E a palavra “restaurante”? Até à revolução
Francesa só em botequins e estalagens se serviam refeições, e nos famosos cafés
de Paris, dos quais o mais famoso e antigo é o “Procope”, inaugurado em 1686,
pouco mais se servia do que o café, algumas goluzeimas e sorvetes. O café era o
ponto de reunião dos parisienses, era ali que tudo se discutia e durante a
Revolução alguns serviram como salas de assembleias de revolucionários e outros
aos moderados. Cafés para todos os gostos e opiniões e até mulheres que
raramente apareciam nesses lugares ali passaram a ser vistas com frequência.
Em 1765 um tal Boulanger, ao contrário das
estalagens e tabernas onde só eram admitidos clientes para comer, fundou um
estabelecimento e colocou na porta a seguinte tabuleta:
“VENITE
AD ME OMNES QUI STOMACHO LABORATIS EGO RESTAUROBO VOS”
A palavra “restaurant”
significava então “fortificante” e aplicava-se a certos caldos reparadores à
base de galinha. Boulanger alargou a lista, o que lhe valeu logo um conflito com
os estalajadeiros porque a atuação dessas profissões – estalajadeiros, taberneiros,
salsicheiros, assadores e pasteleiros – estava estritamente regulamentada à
maneira das corporações medievais.
Mas o novo sentido de “restaurant” é consagrado oficialmente em 8 de Julho de 1786, num
acordo que permitte aos “restaurateurs”
receber clientes e fornecer-lhes de comer.

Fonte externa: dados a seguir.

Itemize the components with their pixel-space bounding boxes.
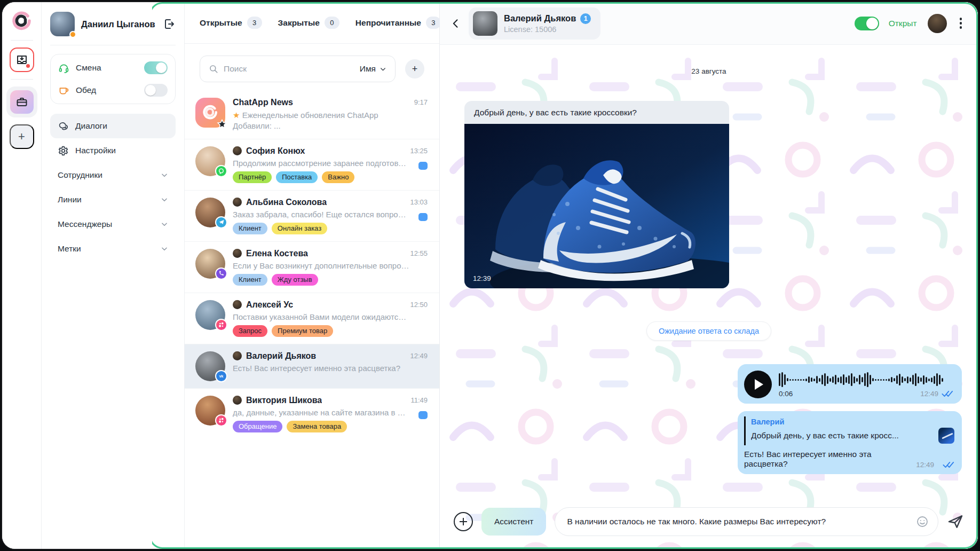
- voice-duration: 0:06: [779, 390, 793, 398]
- conversation-tabs: Открытые 3 Закрытые 0 Непрочитанные 3: [185, 2, 439, 44]
- emoji-icon[interactable]: [916, 515, 929, 528]
- conversation-row-sofia[interactable]: София Конюх Продолжим рассмотрение заран…: [185, 139, 439, 190]
- sidebar-item-settings[interactable]: Настройки: [50, 138, 176, 163]
- sidebar-item-messengers[interactable]: Мессенджеры: [50, 212, 176, 237]
- conversation-time: 13:03: [410, 198, 428, 206]
- operator-mini-avatar: [233, 146, 242, 155]
- tab-open[interactable]: Открытые 3: [200, 17, 262, 29]
- send-button[interactable]: [947, 513, 964, 530]
- chat-menu-button[interactable]: [960, 18, 962, 29]
- tab-closed[interactable]: Закрытые 0: [278, 17, 339, 29]
- assistant-button[interactable]: Ассистент: [481, 508, 546, 536]
- tag-partner: Партнёр: [233, 171, 272, 183]
- headset-icon: [58, 62, 69, 74]
- user-avatar: [50, 12, 75, 36]
- conversation-row-albina[interactable]: Альбина Соколова Заказ забрала, спасибо!…: [185, 190, 439, 241]
- tag-important: Важно: [322, 171, 354, 183]
- svg-text:vk: vk: [219, 374, 224, 378]
- conversation-list: ChatApp News ★ Еженедельные обновления C…: [185, 91, 439, 549]
- new-conversation-button[interactable]: +: [405, 59, 424, 78]
- sidebar-item-lines[interactable]: Линии: [50, 187, 176, 212]
- tab-unread[interactable]: Непрочитанные 3: [355, 17, 441, 29]
- tab-label: Непрочитанные: [355, 18, 421, 28]
- search-filter-value: Имя: [360, 64, 376, 74]
- conversation-row-elena[interactable]: Елена Костева Если у Вас возникнут допол…: [185, 241, 439, 293]
- attach-button[interactable]: [454, 512, 473, 531]
- divider: [50, 45, 176, 45]
- conversation-row-valeriy[interactable]: vk Валерий Дьяков Есть! Вас интересует и…: [185, 344, 439, 388]
- play-icon: [755, 379, 763, 390]
- tag-replacement: Замена товара: [287, 421, 347, 432]
- conversation-time: 12:49: [410, 352, 428, 360]
- chat-contact-card[interactable]: Валерий Дьяков 1 License: 15006: [469, 7, 600, 40]
- chat-contact-license: License: 15006: [504, 25, 591, 34]
- conversation-preview: Поставки указанной Вами модели ожидаются…: [233, 312, 428, 321]
- read-double-check-icon: [943, 461, 954, 469]
- conversation-time: 11:49: [410, 396, 428, 404]
- play-button[interactable]: [744, 371, 772, 398]
- search-placeholder: Поиск: [224, 64, 354, 74]
- vk-badge-icon: vk: [215, 370, 227, 382]
- viber-badge-icon: [215, 267, 227, 280]
- shift-toggle-label: Смена: [76, 63, 138, 73]
- logout-button[interactable]: [163, 18, 176, 30]
- voice-message-bubble: 0:06 12:49: [738, 364, 962, 404]
- search-input[interactable]: Поиск Имя: [200, 56, 396, 82]
- inbox-rail-button[interactable]: [10, 48, 34, 72]
- operator-mini-avatar: [233, 198, 242, 207]
- add-workspace-button[interactable]: +: [10, 124, 34, 149]
- tag-list: Партнёр Поставка Важно: [233, 171, 428, 183]
- conversation-time: 12:55: [410, 249, 428, 257]
- dialog-open-toggle[interactable]: [855, 17, 879, 30]
- chevron-down-icon: [380, 66, 386, 73]
- tag-list: Обращение Замена товара: [233, 421, 428, 432]
- avito-badge-icon: [215, 414, 227, 427]
- incoming-message-image[interactable]: 12:39: [464, 124, 729, 288]
- profile-row: Даниил Цыганов: [50, 12, 176, 36]
- quote-text: Добрый день, у вас есть такие кросс...: [751, 431, 933, 440]
- sidebar-item-employees[interactable]: Сотрудники: [50, 163, 176, 187]
- operator-mini-avatar: [233, 351, 242, 360]
- quote-image-thumbnail: [938, 428, 954, 444]
- tab-label: Открытые: [200, 18, 242, 28]
- sneakers-photo: [464, 124, 729, 288]
- voice-waveform[interactable]: [779, 371, 953, 389]
- message-input[interactable]: [555, 507, 938, 536]
- shift-toggle[interactable]: [144, 61, 168, 74]
- sidebar-item-label: Сотрудники: [58, 170, 154, 180]
- tab-label: Закрытые: [278, 18, 320, 28]
- sidebar-item-tags[interactable]: Метки: [50, 237, 176, 261]
- chatapp-logo-icon: [10, 10, 34, 33]
- conversation-preview: Если у Вас возникнут дополнительные вопр…: [233, 261, 428, 270]
- conversation-name: ChatApp News: [233, 98, 293, 107]
- notification-dot: [25, 63, 31, 69]
- conversation-row-viktoria[interactable]: Виктория Шикова да, данные, указанные на…: [185, 388, 439, 439]
- conversation-name: Валерий Дьяков: [246, 351, 316, 361]
- quoted-message[interactable]: Валерий Добрый день, у вас есть такие кр…: [744, 416, 954, 445]
- conversation-time: 9:17: [414, 98, 428, 106]
- tab-count-badge: 0: [325, 17, 339, 29]
- conversation-row-chatapp-news[interactable]: ChatApp News ★ Еженедельные обновления C…: [185, 91, 439, 139]
- message-time: 12:49: [920, 390, 938, 398]
- tag-premium-product: Премиум товар: [272, 325, 333, 337]
- sidebar: Даниил Цыганов Смена Обед: [42, 2, 185, 549]
- tag-online-order: Онлайн заказ: [272, 223, 327, 234]
- workspace-rail-button[interactable]: [6, 86, 37, 117]
- search-row: Поиск Имя +: [185, 44, 439, 91]
- tab-count-badge: 3: [247, 17, 262, 29]
- search-icon: [209, 64, 218, 74]
- assigned-operator-avatar[interactable]: [928, 14, 947, 33]
- conversation-preview: Заказ забрала, спасибо! Еще остался вопр…: [233, 210, 428, 219]
- tag-list: Клиент Жду отзыв: [233, 274, 428, 286]
- lunch-toggle[interactable]: [144, 84, 168, 97]
- status-toggle-card: Смена Обед: [50, 54, 176, 104]
- sidebar-menu: Диалоги Настройки Сотрудники Линии Мессе…: [50, 114, 176, 261]
- sidebar-item-label: Мессенджеры: [58, 219, 154, 229]
- sidebar-item-dialogs[interactable]: Диалоги: [50, 114, 176, 138]
- back-button[interactable]: [451, 18, 461, 29]
- chat-contact-avatar: [473, 11, 497, 36]
- tag-list: Запрос Премиум товар: [233, 325, 428, 337]
- conversation-row-alexey[interactable]: Алексей Ус Поставки указанной Вами модел…: [185, 293, 439, 344]
- whatsapp-badge-icon: [215, 165, 227, 177]
- search-filter-select[interactable]: Имя: [360, 64, 386, 74]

O que passou a distinguir o restaurante dos
botequins, tabernas e congéneres era o asseio e o luxo da decoração.
Ainda
com a Revolução Francesa, não necessariamente como consequência desta, nasce o bife à Chateaubriand – por ironia um
contra revolucionário – e na mesma época o garfo tal como hoje o conhecemos,
com quatro dentes! Há quem diga que surgiu antes, mas... Há quem diga que foi
porque que o garfo de três dentes não segurava o espaguete! Um quarto ente
resolveu o problema!
Só
mais um detalhe de outro produto muito nosso conhecido, sobretudo por ser o
“prato forte” no tempo das navegações e descobertas: o biscoito.
Em
qualquer dicionário lá vem a origem do nome, mas como não se lê o dicionário
como um romance ou um livro de história, só quando surge a dúvida e/ou a
ignorância é que o consultamos e ficamos muito admirados porque “está-se mesmo
a ver”: do latim biscoctus, bis todos
estamos cansados de saber que é repetir, tornar a fazer, e coito – deixem-se de maus pensamentos porque não vem do latim couitu, “ato de juntar” – vem de coctu, “cozido”. Quer dizer que o
biscoito é, ou duas vezes cozido, ou cozido durante mais tempo para que possa
ficar bem seco. Quando mais cozido fosse, naquelas viagens de naus e caravelas,
em princípio mais aguentava, mas ficava “duro como corno”. O Padre D. Rafael
Bluteau no seu Vocabulário Português e Latim, chama-lhe “pão do mar” ou pão
náutico”.
Por
enquanto chega. Mais tarde falaremos de outras coisas.
Que
todos, TODOS, tenham um bom 2014, e que não lhes faltem biscoctus!